El día del almuerzo navideño de la empresa en la que trabajo, el brindis, por supuesto, llevaba la solicitud divina de que Chávez se fuera lo antes posible. Las copas se alzaron y por encima del chichín de los cristales se escuchó la voz de una de las gerentes que decía:
—Aquí todavía quedan tres chavistas.
Entre esas tres estaba yo. Me sorprendió la mirada del resto de los empleados que se fijaron en nosotras, las chavistas, pero más me sorprendió el miedo que se reflejaba en los ojos de la secretaria y las palabras atropelladas de una de las empleadas que casi rogaba le creyeran:
—Yo no soy chavista, de verdad, yo no soy chavista.
Quizás fue la rabia, quizás fue mi resentimiento social, quizás fueron los tragos, pero de pronto escuche mi voz suicida decir:
—No sé si soy chavista, no me queda claro qué es el chavismo, pero me declaro antiescuálida.
Poco rato después, la muchacha encargada de la limpieza me llamó para decirme:
—Doctora, esto es inaguantable, a una amiga mía, que trabajaba de servicio en una casa de familia, la botaron cuando se enteraron que era chavista, hay que quedarse callado.
Traté de volver a mi «bella indiferencia» y escondí mi mal humor entre el ponche crema y las hallacas. Al llegar a casa me encontré a la conserje de mi edifico con una cacerola esperando que llegaran las ocho, para unirse al cacerolazo antichavista. Me llamó la atención porque hasta unos pocos días atrás era furibunda defensora del gobierno. Me acerqué y le pregunté sobre su extraño cambió de posición y me contestó:
—Usted sabe que yo soy chavista, pero la dueña del edificio se enteró y me dijo que tenía que bajar a tocar cacerola para que Chávez se vaya, y yo necesito mi trabajo.
Entré al ascensor y vino a mi mente una de esas palabras que cuando pequeña mi madre no me dejara decir, y con todo el gusto que presupone algo prohibido, dije en voz baja:
—Malditos escuálidos.
Traté de buscar el sueño por sobre el escándalo de las cacerolas antichavistas, el Himno Nacional y las palabras de cierre de la dirigente de la barra que gritaba enardecida:
—¡Gracias a Dios en el centro no hay ningún chavista!
A las once de la noche, cuando había logrado dormir, aunque con los dientes apretados, sonó el teléfono y para mi sorpresa era mi hermana, que desde Maracaibo me llamaba, asustada porque los cerros estaban bajando, allá en Caracas, y estaban arremetiendo contra los Medios de Comunicación.
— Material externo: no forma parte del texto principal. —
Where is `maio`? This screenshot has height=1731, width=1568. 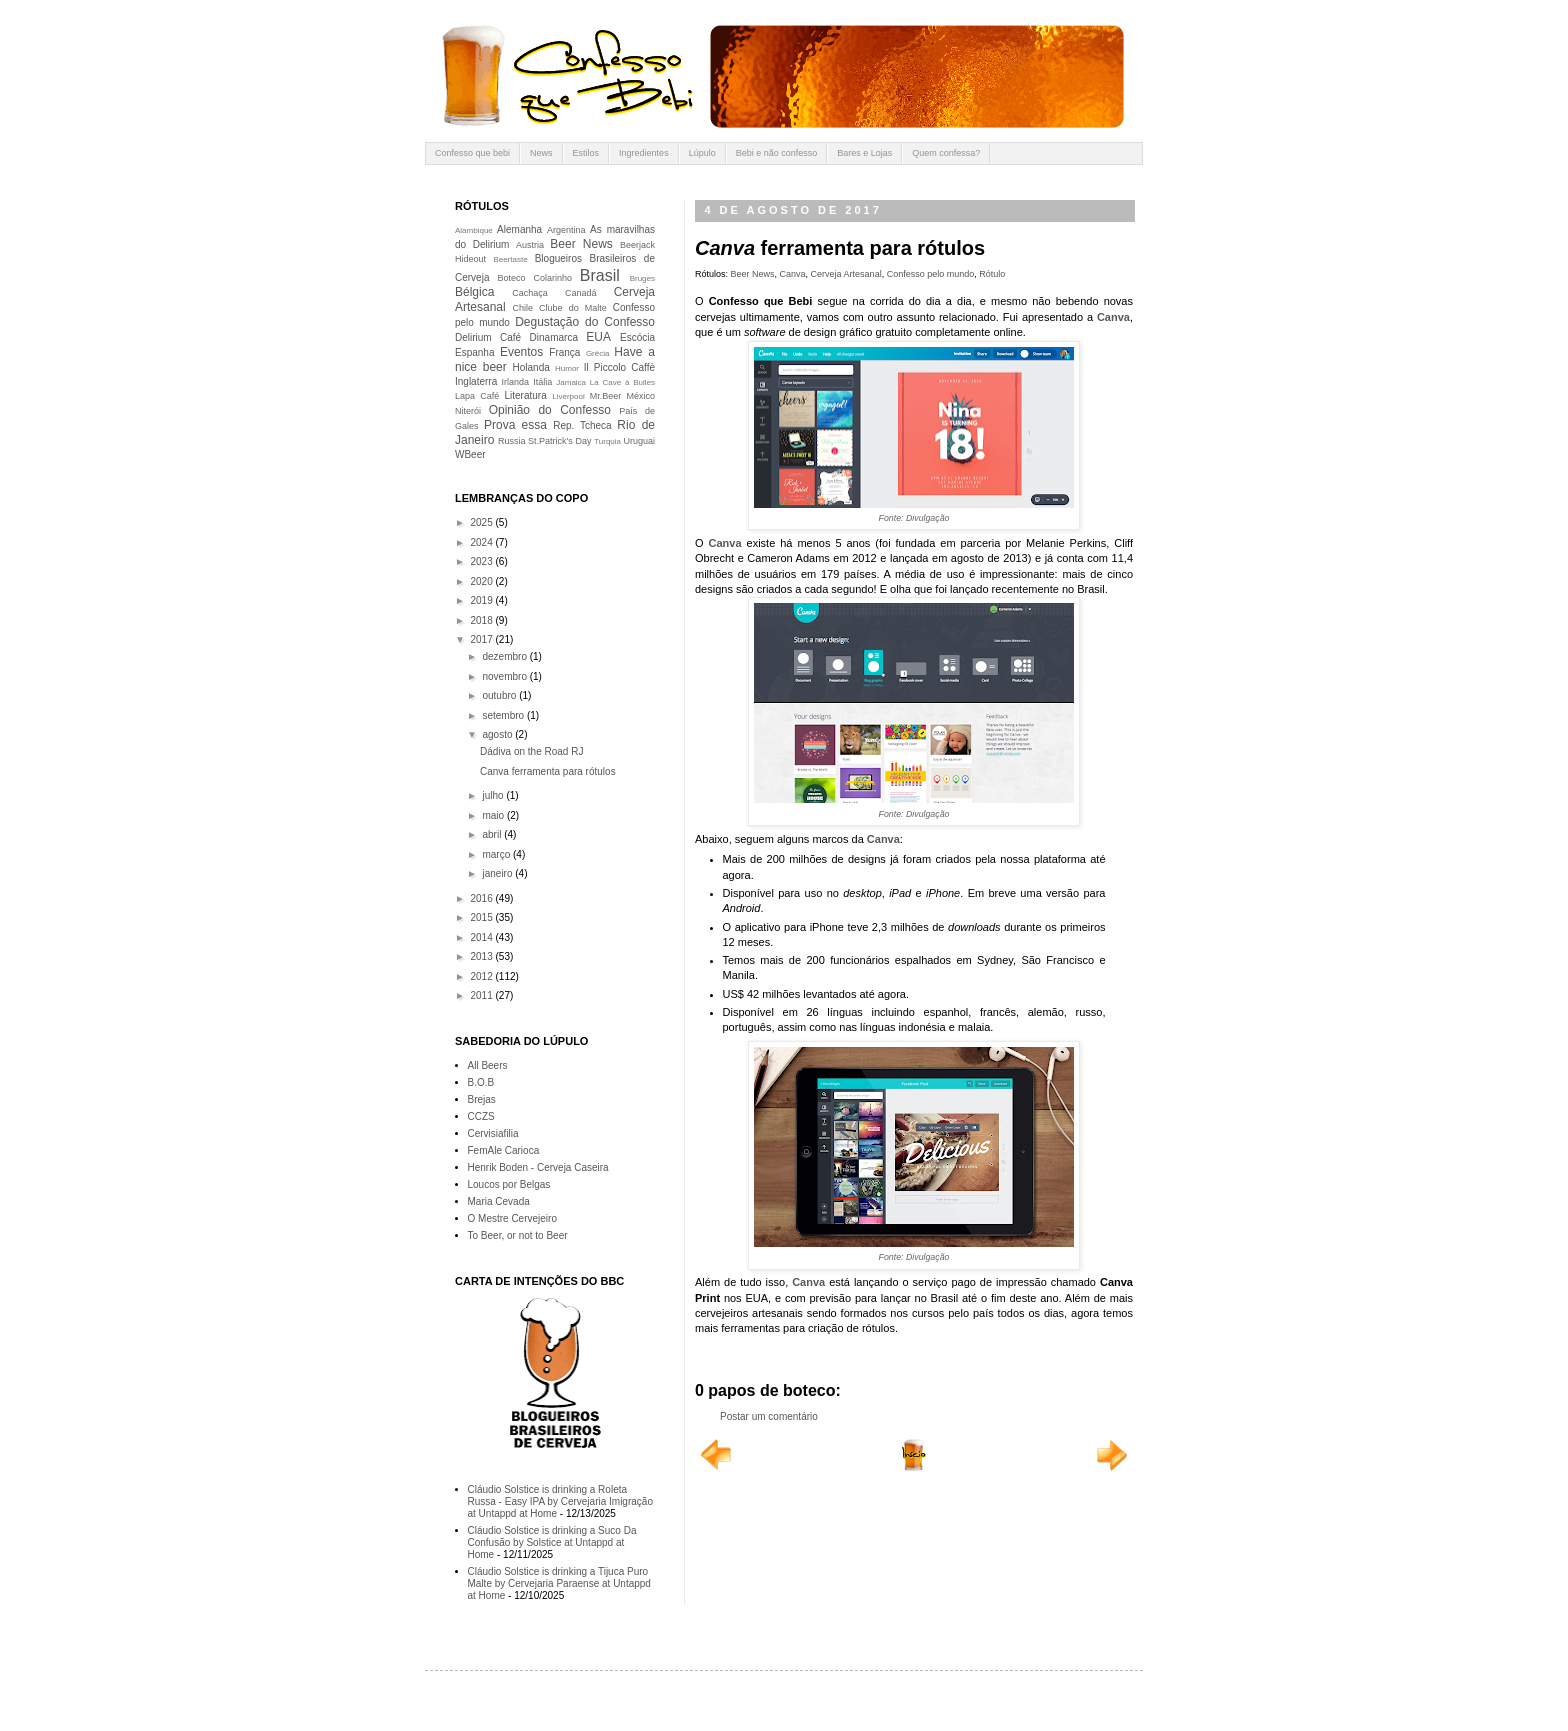 maio is located at coordinates (494, 815).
Con toda la rabia acumulada del día, asociada a la que me genera que me despierten cuando he logrado conciliar mi devastador sueño, que es el único que conozco, le contesté:
—Aquí, en la capital, todos los días bajan los cerros o quién coño crees tú que son los obreros que le echan bolas en este apacible valle. No me jodas. Déjame dormir.
Supe de mi injusticia con ella cuando me dijo:
—Llevo una semana sin gas, cortaron el suministro, se me está acabando el sueldo en comprar comida hecha. Estos sifrinitos de PDVSA, que se reúnen en la 5 de Julio, con sus trajes impecables y su chapita guindada en la solapa, creen que los voy a apoyar. Así nunca nadie sepa de mi desacuerdo con este paro, no voy a dejar de tocar mi cacerola a favor de Chávez.
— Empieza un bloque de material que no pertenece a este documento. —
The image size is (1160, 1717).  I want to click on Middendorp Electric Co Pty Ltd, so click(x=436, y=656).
Era verdad, nadie lo iba a saber, nunca saldría ella en las pantallas de RCTV, Globovisión o Venevisión, declarando su total desacuerdo con el paro y su apoyo al presidente. Ella, para ellos, no existe.
Cómo es que esta oposición no se ha dado cuenta de que el problema no es Chávez, que todo lo que está pasando, lo trasciende. Tengo mi teoría de que la oposición venezolana jugó a la debacle económica del país para lograr que los más pobres, sin tener que verlos, acercárseles o incluso tocarlos, voltearan su mirada hacia ellos y castigaran al Presidente por hacerlos pasar hambre; pero los tomó por sorpresa la sentencia de los desposeídos:
—¡Con hambre y desempleo, con Chávez me resteo!
No logran aún darse cuenta de que deben bajarse del caballo, dejar de jinetear por este valle y sobre todo dejar de esperar que los sigan a pie mientras cabalgan mirándonos por encima de su hombro. No. No logran darse cuenta. Al contrario, arremeten contra lo diferente, sin buscar integrarlo. Hoy ya no es válido el discurso, ya agotado, de que Chávez es el culpable del odio que se ha desatado. ¿Es que acaso no sabemos que hay determinados momentos en que el colectivo, de manera inconsciente, elige a alguien para que se convierta en vocero y actor de sus deseos? No, no es Chávez, son muchos otros voceros y actores, que siempre repudiaron lo diferente, sobre todo cuando de clases se trata, que desde el otro lado incitan al odio y a la exclusión. Lo tenían muy guardado y hoy Chávez es una excusa. ¿De dónde viene la sentencia que ha convertido al chavismo en el representante de lo primario, de los negros, de los sucios, de los alcohólicos, de los malandros, del desecho, de la violencia, del Lumpen, de los asesinos, de los brutos, de los indigentes? ¿De dónde, si no es desde sus ancestrales odios? La oposición ha jugado a desaparecer, a negar, a excluir a todo aquello que represente la diferencia. ¡Gracias a Dios en el centro no hay ningún chavista..! Un día después: la toma de la Plaza de La Candelaria por el chavismo. El chavismo: ese grito, de a ratos violento, que quiere dejarse sentir desde su herida sangrante por haber sido desde siempre objeto de violencia. Lamentablemente creo que la guerra anunciada desde hace tiempo ya se desató, porque no hacen falta dos bandos armados para que lleguemos a ese extremo, solo hace falta sentir que tu vida, en todos los sentidos, está en riesgo por ese Gran Otro diferente y amenazador. En una ocasión una amiga me dijo:
—Si hay que tomar posición lo haré por la clase media.
Hoy yo me digo: si hay que tomar posición y de clases se trata, no traicionare a la mía y estaré al lado de las minorías, que es donde siempre he estado, como mujer y como representante de los más humildes, aunque hoy yo haya logrado escalar algún peldaño. No traicionaré esa clase, de donde provengo y donde se asienta más de la mitad de mi familia. No me han dejado otra opción.
La voz de mi hermana del otro lado del auricular me trajo a la realidad, cuando preguntó:
—¿Aún estás allí?
Le contesté:
—Sí, acá estoy. Esos escuálidos son unos malditos.
Esta frase desató una gran carcajada en ella, infantil y transparente y me dijo:
—Voy acusarte con mamá que estás diciendo «malditos».
Yo le contesté:
—Dile también que dije desgraciados.
(No me jodan. Me siento amenazada y no voy a decir quién soy y ustedes tampoco lo digan. Les hago caso a las sabias palabras de la muchacha de limpieza).